Just as a vaccination gives the body the capacity to fight later assaults by the same virus, that first tranche of priests leaving made later departures less exceptional, less traumatic. The faithful adapted. Generously. Cleary could have relied on that generosity, that changed attitude.

Even more to the point, a true “man of the people” could not fail to understand the marvellous unconditional love of older Catholics for priests who have served a parish long and well, best exemplified when a curate from Dublin’s northside died of a heart attack in a gay bath house. Although many of his parishioners must have been floored by the news, they nonetheless pitched up in large numbers at his funeral and told the media to back off: this man had been a good priest, never mind the circumstances of his death.

Cleary doesn’t seem to have believed he could rely on the unconditional love of his parishioners or on the generosity of the general public, even though he, unlike other priests with problems, had access to endless TV and radio programmes, not to mention newspapers, in which to present his case.

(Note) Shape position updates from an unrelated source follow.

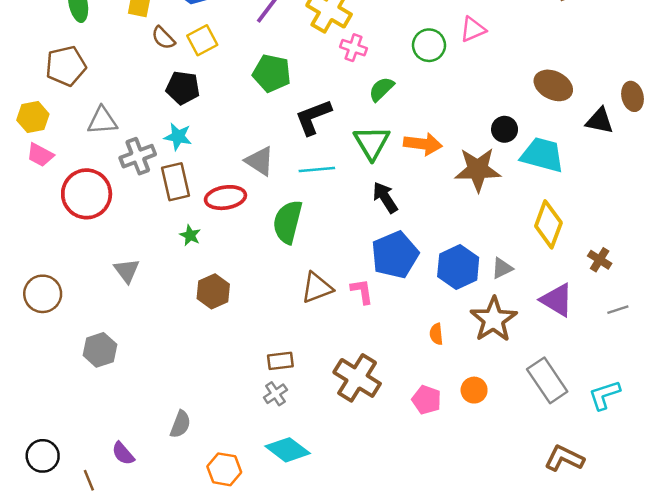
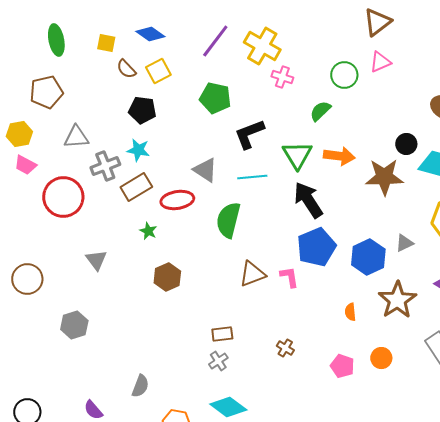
green semicircle: (381, 89) -> (320, 111), moved
brown rectangle: (175, 182) -> (136, 187), turned 72
black arrow: (385, 198) -> (308, 200), size x1.4
gray triangle: (502, 268) -> (404, 243), moved
brown cross: (357, 378) -> (285, 348), size x0.5

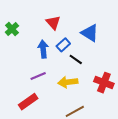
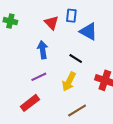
green cross: (12, 29) -> (10, 21), moved, turned -32
blue rectangle: (63, 45) -> (71, 16), moved, turned -40
yellow arrow: (68, 82) -> (69, 82), turned -54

OR PERHAPS he sustained his spurious self-presentation to the grave because he knew that once he had confessed and — as the Church puts it — been “reduced to the lay state,” he would no longer have been Fr Cleary. He would no longer be in a context where minimal talent is applauded simply because it is amateur and exercised for charitable purposes. Shorn of clerical status, his vulgar, cliché-ridden jokes would have been roundly rejected for their shallow shoddiness. He desperately needed the priesthood.

His priestly status protected him to the end, as did the obvious signs of his impending death. Those who loathed him for the patronising, inattentive contempt he had shown vulnerable groups, ranging from clerical child sex abuse victims to men who left the priesthood, gave him the unearned gift of their silence. He died clinging to the wreckage of a confected life. A strange paradoxical integrity, that: living a lie to the end.

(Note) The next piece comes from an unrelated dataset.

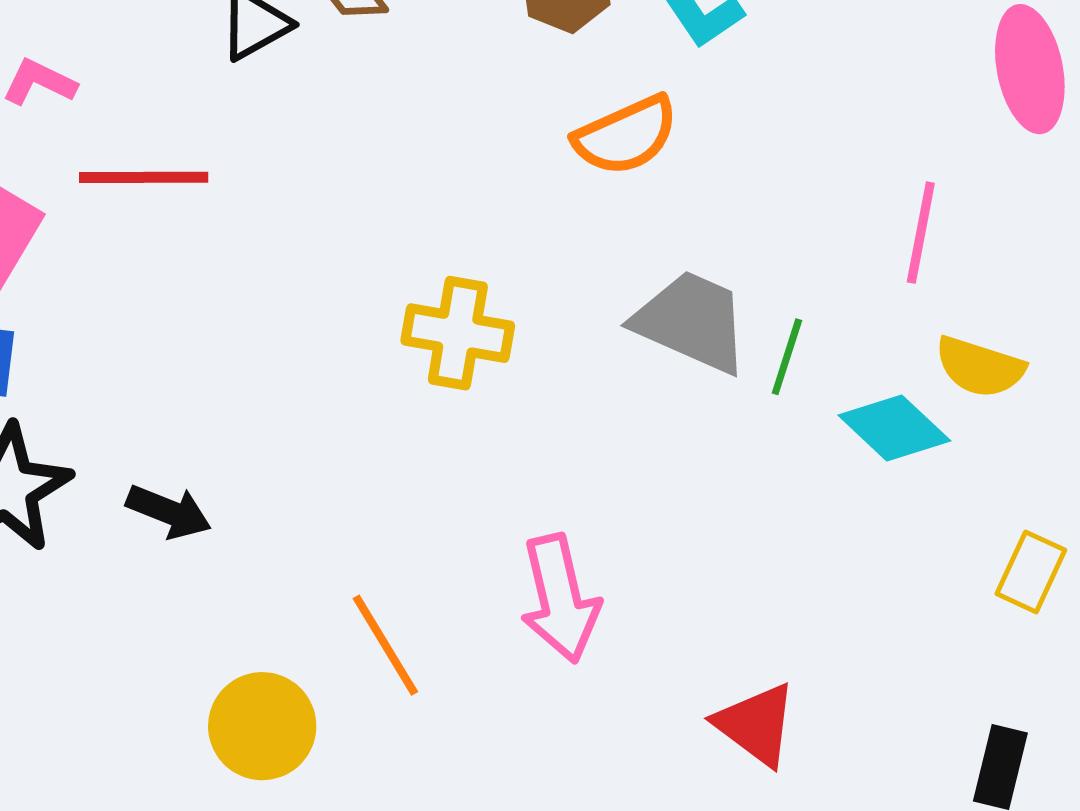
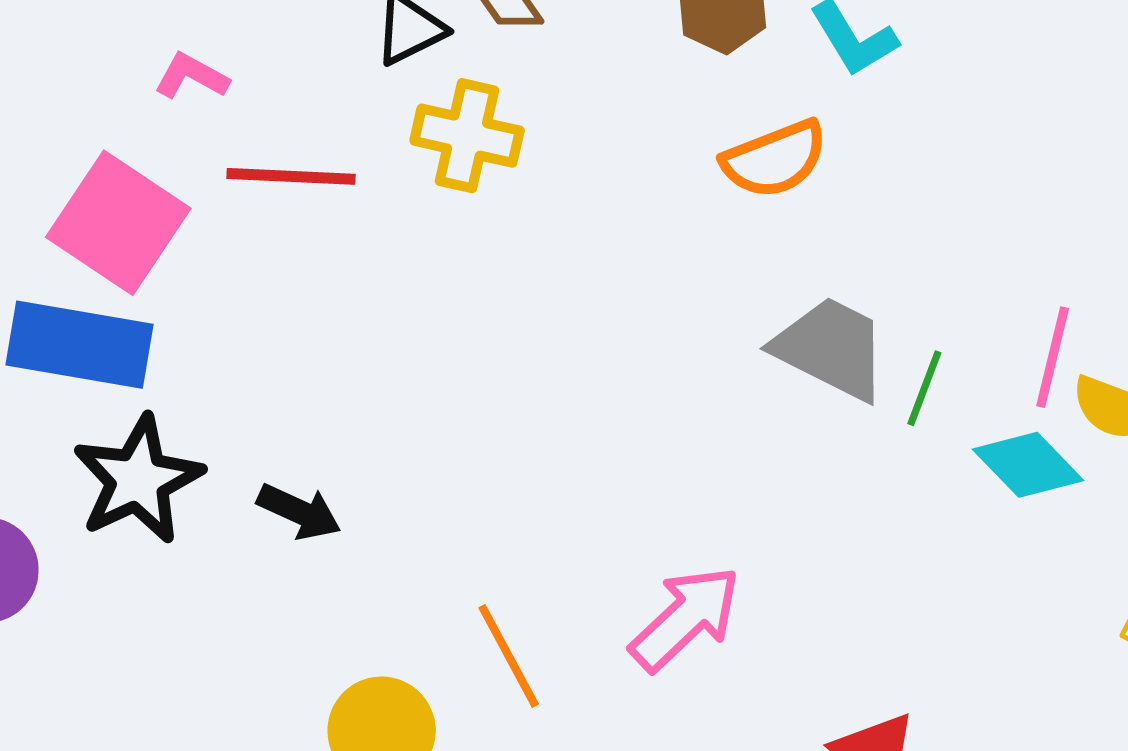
pink line: (921, 233) -> (1053, 357), moved
yellow cross: (458, 333) -> (467, 136), moved
pink arrow: (560, 599) -> (685, 618), turned -123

The notoriety that followed his death carries with it the danger that he will be retrospectively elevated to a position he shouldn’t hold. He was not a definition of the Catholic Church at the time.

He was a fag-smoking, bet-laying, dirty-talking showbiz groupie who, when he landed on a temporary platform provided by the coming together of Church and media, knew he was sitting pretty. He was protected by the media against the Church, protected by the church against the rude realities of having to actually earn a living in the media.

He had it both ways. Yes, the Church can be condemned for allowing such a man to be showcased, as can the media for showcasing him. But every era, every sector of life has its Michael Cleary.

Ryle Dwyer mentions that many of those who knew Cleary talk of his humanity. His common-law-wife didn’t. His son doesn’t. Now, here are the people with whom he lived, down all the days. If they do not bear witness to his humanity — if their lives demonstrate his lack of humanity — then we have a measure against which to set the evidence of his having that virtue.

Thomas Kenneally’s early novel Three Cheers for the Paraclete nailed the mentality that allowed Cleary to exploit and damage those closest to him in the interest of some vague wider humanity; to further the giving of kindness to strangers (always easier than the continuum of kindness required in a true family).

“Because they love nobody, they think they love God,” wrote Kenneally of a particular kind of priest.

Diarmaid Ferriter is appalled that having bullied, lied and exploited his way through life, Cleary “was still able to look forward to his final journey”.

A very different man, in very different times, showed the same tranquil confidence. In Robert Bolt’s A Man for All Seasons, Sir Thomas More advises his executioner not to be afraid, because the fall of his blade will send More to God. Archbishop Cranmer, supervising the execution, remarks waspishly, “You’re very sure of that, Sir Thomas.”

“He will not refuse one who is so blithe to go to him,” More replies.

Michael Cleary was no Thomas More.

But his blithe conviction that God would not refuse him, while on the one hand demonstrating the uncaring self-absorption Diarmaid Ferriter and Mary Raftery (in The Irish Times) properly condemn, may also point to Cleary’s visceral faith in one pivotal principle of the religion he half believed in: Forgiveness.